=== Section Start ===

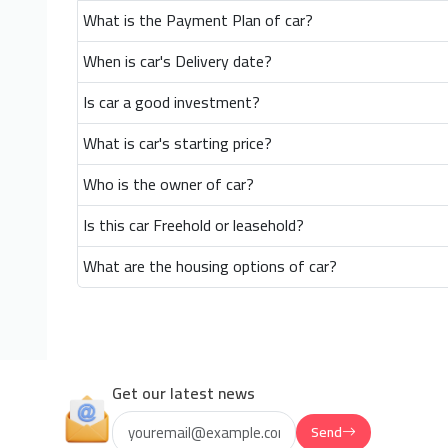
What is the Payment Plan of car?
When is car's Delivery date?
Is car a good investment?
What is car's starting price?
Who is the owner of car?
Is this car Freehold or leasehold?
What are the housing options of car?
Get our latest news
Send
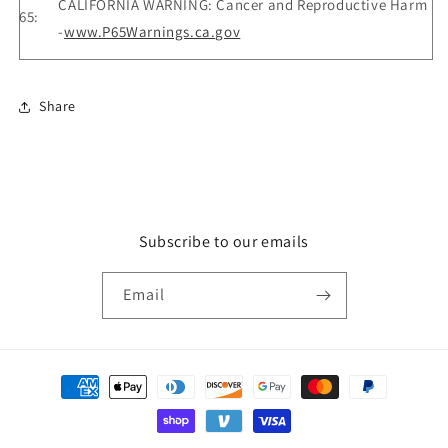
CALIFORNIA WARNING: Cancer and Reproductive Harm
65:
-
www.P65Warnings.ca.gov
Share
Subscribe to our emails
Email
Payment
methods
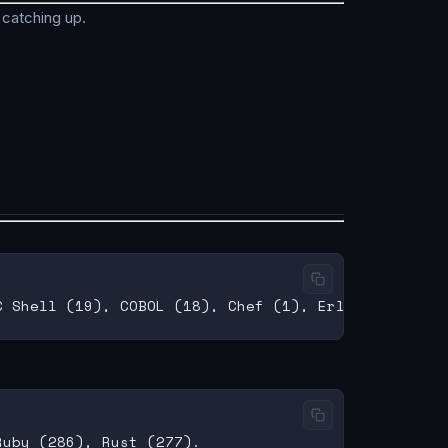
 catching up.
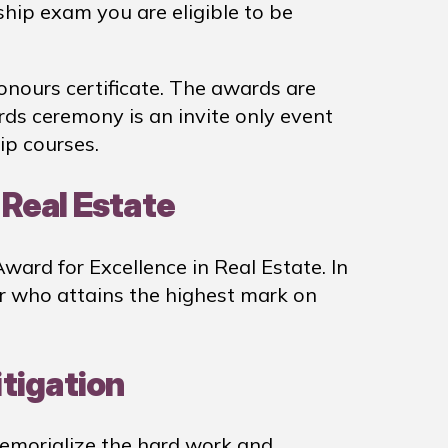
ship exam you are eligible to be
nours certificate. The awards are
s ceremony is an invite only event
ip courses.
 Real Estate
ard for Excellence in Real Estate. In
er who attains the highest mark on
itigation
memorialize the hard work and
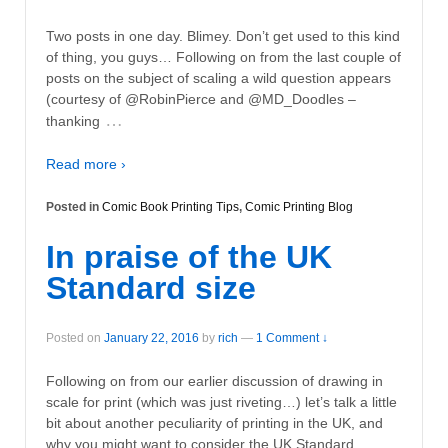
Two posts in one day. Blimey. Don’t get used to this kind
of thing, you guys… Following on from the last couple of
posts on the subject of scaling a wild question appears
(courtesy of @RobinPierce and ‏@MD_Doodles –
…
thanking
Read more ›
Posted in
Comic Book Printing Tips
,
Comic Printing Blog
In praise of the UK
Standard size
Posted on
January 22, 2016
by
rich
—
1 Comment ↓
Following on from our earlier discussion of drawing in
scale for print (which was just riveting…) let’s talk a little
bit about another peculiarity of printing in the UK, and
why you might want to consider the UK Standard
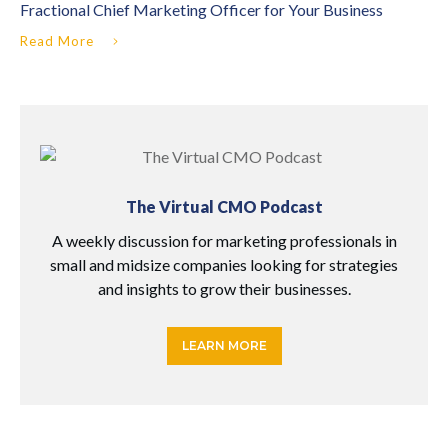
Fractional Chief Marketing Officer for Your Business
Read More
The Virtual CMO Podcast
A weekly discussion for marketing professionals in
small and midsize companies looking for strategies
and insights to grow their businesses.
LEARN MORE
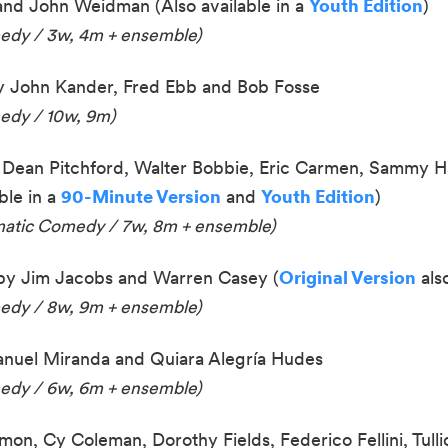
 and John Weidman
(Also available in a
Youth Edition
)
medy / 3w, 4m + ensemble)
 John Kander, Fred Ebb and Bob Fosse
edy / 10w, 9m)
Dean Pitchford, Walter Bobbie, Eric Carmen, Sammy H
ble in a
90-Minute Version
and
Youth Edition
)
amatic Comedy / 7w, 8m
+ ensemble
)
by Jim Jacobs and Warren Casey (
Original Version
also
medy / 8w, 9m
+ ensemble
)
nuel Miranda and Quiara Alegría Hudes
medy / 6w, 6m + ensemble)
mon, Cy Coleman, Dorothy Fields, Federico Fellini, Tulli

=== Section End ===

> _TRY IT_: For this exercise, return the records above in full and exactly, omitting the images.

> _RESPONSE_:
What is the Payment Plan of car?
When is car's Delivery date?
Is car a good investment?
What is car's starting price?
Who is the owner of car?
Is this car Freehold or leasehold?
What are the housing options of car?
Get our latest news
Send
CALIFORNIA WARNING: Cancer and Reproductive Harm
65:
-
www.P65Warnings.ca.gov
Share
Subscribe to our emails
Email
Payment
methods
 catching up.
ship exam you are eligible to be
nours certificate. The awards are
s ceremony is an invite only event
ip courses.
 Real Estate
ard for Excellence in Real Estate. In
er who attains the highest mark on
itigation
memorialize the hard work and
Two posts in one day. Blimey. Don’t get used to this kind
of thing, you guys… Following on from the last couple of
posts on the subject of scaling a wild question appears
(courtesy of @RobinPierce and ‏@MD_Doodles –
…
thanking
Read more ›
Posted in
Comic Book Printing Tips
,
Comic Printing Blog
In praise of the UK
Standard size
Posted on
January 22, 2016
by
rich
—
1 Comment ↓
Following on from our earlier discussion of drawing in
scale for print (which was just riveting…) let’s talk a little
bit about another peculiarity of printing in the UK, and
why you might want to consider the UK Standard
Fractional Chief Marketing Officer for Your Business
Read More
The Virtual CMO Podcast
A weekly discussion for marketing professionals in
small and midsize companies looking for strategies
and insights to grow their businesses.
LEARN MORE
 and John Weidman
(Also available in a
Youth Edition
)
medy / 3w, 4m + ensemble)
 John Kander, Fred Ebb and Bob Fosse
edy / 10w, 9m)
Dean Pitchford, Walter Bobbie, Eric Carmen, Sammy H
ble in a
90-Minute Version
and
Youth Edition
)
amatic Comedy / 7w, 8m
+ ensemble
)
by Jim Jacobs and Warren Casey (
Original Version
also
medy / 8w, 9m
+ ensemble
)
nuel Miranda and Quiara Alegría Hudes
medy / 6w, 6m + ensemble)
mon, Cy Coleman, Dorothy Fields, Federico Fellini, Tulli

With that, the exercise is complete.